Dashboard Guide

Information box –


1) Upload image –
Size and Format
Formats supported: png, jpg
Image file size: not larger than 5MB.
Use white background and NOT transparent.
Transparent pixels with no colour will be treated as black.

Dimensions
Recommended image dimensions: 1024x768, 1366x768, 1280x720, 1920x1080

Quality
Use your highest quality images. We recommend on using PNG files.
You can use JPG format with 100% quality using no compression.
Product and Package image
Prefer landscape or square images.
Add at least 10% of blank margins.

Website screenshot:
For an accurate screenshot, you should create the screenshot manually, using a browser add-on, and then upload the image using the menu Upload > Image File To create a web snapshot, you can use a browser add-on such as:
* Awesome Screenshot
* Fireshot
* Paparazzi for Mac OSX
Capture the visible part of the webpage.
Create a website screenshot which contains only the webpage itself. Do not include the surrounding browser UI elements.

2) Settings –
View Type
This parameter currently has no impact on the heatmap. By selecting a value you are helping Feng-GUI system to learn more about the content inside input images.

View Distance
Set the viewer distance from this image. Default is a computer screen.
Available options are: Desktop Screen, Mobile, Print, Indoor Signage, Package Design and Outdoor Billboard.

Add Area of Interest –
Either add Area of Interest or choose auto AOI.
With auto AOI, our algorithm will create the auto areas of interest in final output

3) Visual Features –
Visual Features are major contributors to the calculation of AOI score. Drawing attention requires the object to have a significant contrast from surrounding objects and background.

Intensity Features - The percentage level of intensity.
Intensity is another way of saying luminance contrast, brightness, black/white contrast. So, it’s more like the other versions of color contrast. Design change can be done by changing intensity i.e by adjusting “brightness” of areas/objects (dark/light).

Edges Features - The percentage of edges, texture and orientation.
Design change can be done by Edges are created by shapes, which can be created by objects and text. And edge occurs when a group of very similar tightly packed pixels are adjacent to a different group of similar, tightly packed pixels. They can be changed in many ways, such as making the shape larger, changing spatial relationships, changing colour schemes, removing blur or shadows, changing orientation (change angle of the object), adding or reducing edges, adding or removing face etc.

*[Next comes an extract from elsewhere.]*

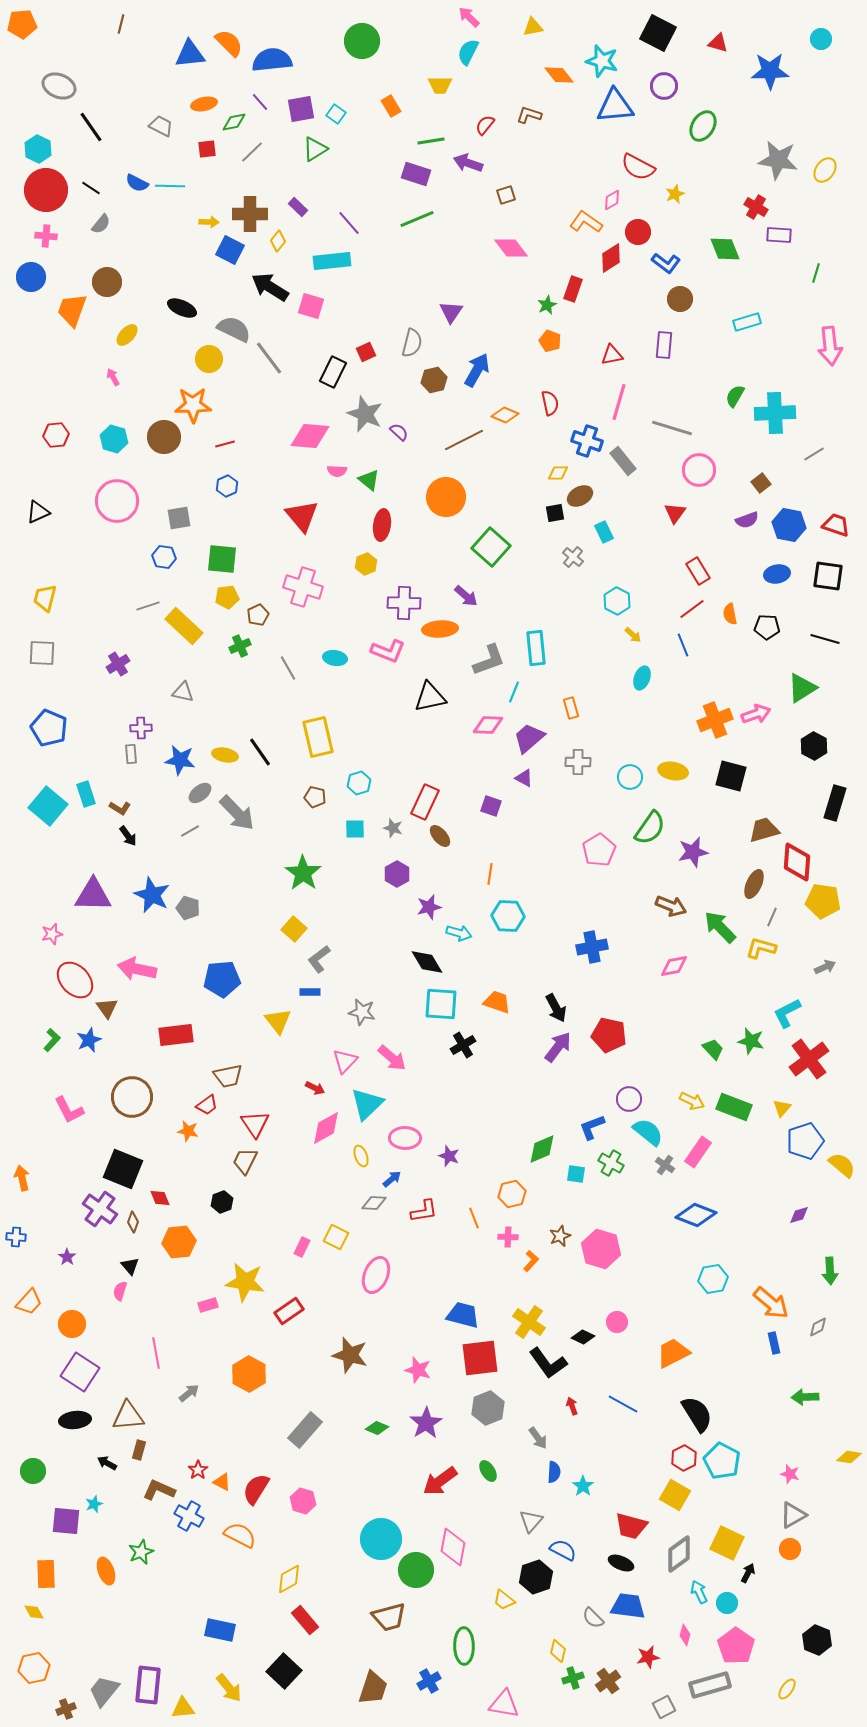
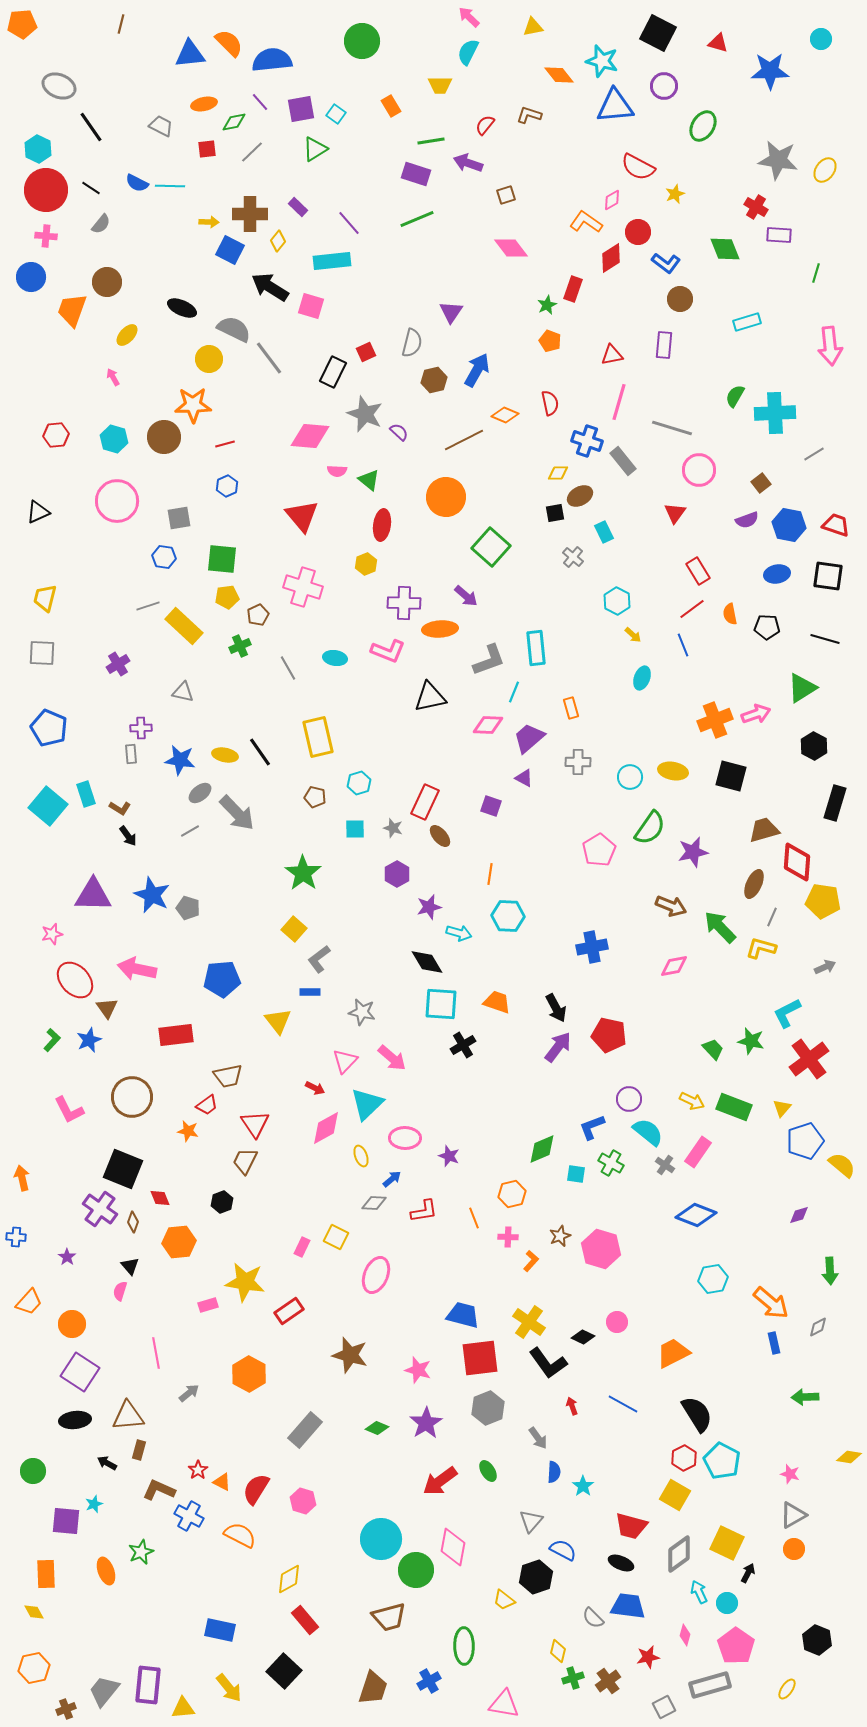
orange circle at (790, 1549): moved 4 px right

Red Green Contrast - The percentage of Red-Green difference.
Design change can be done by changing colour contrast Red/Green

Blue Yellow Contrast - The percentage of Blue-Yellow difference.
Design change can be done by changing colour contrast Blue/Yellow

Our vision system picks up both high- and low-levels of colour, so when reports indicate the presence of R/G or B/Y contrast, that means there is either a lot of colour, or a lack of colour. You can witness this by examining images within any software tool that lets you measure the R/G/B levels of specific areas. So, you can increase the impact of these elements by changing R/G/B levels to increase or decrease colour saturation, hue, etc.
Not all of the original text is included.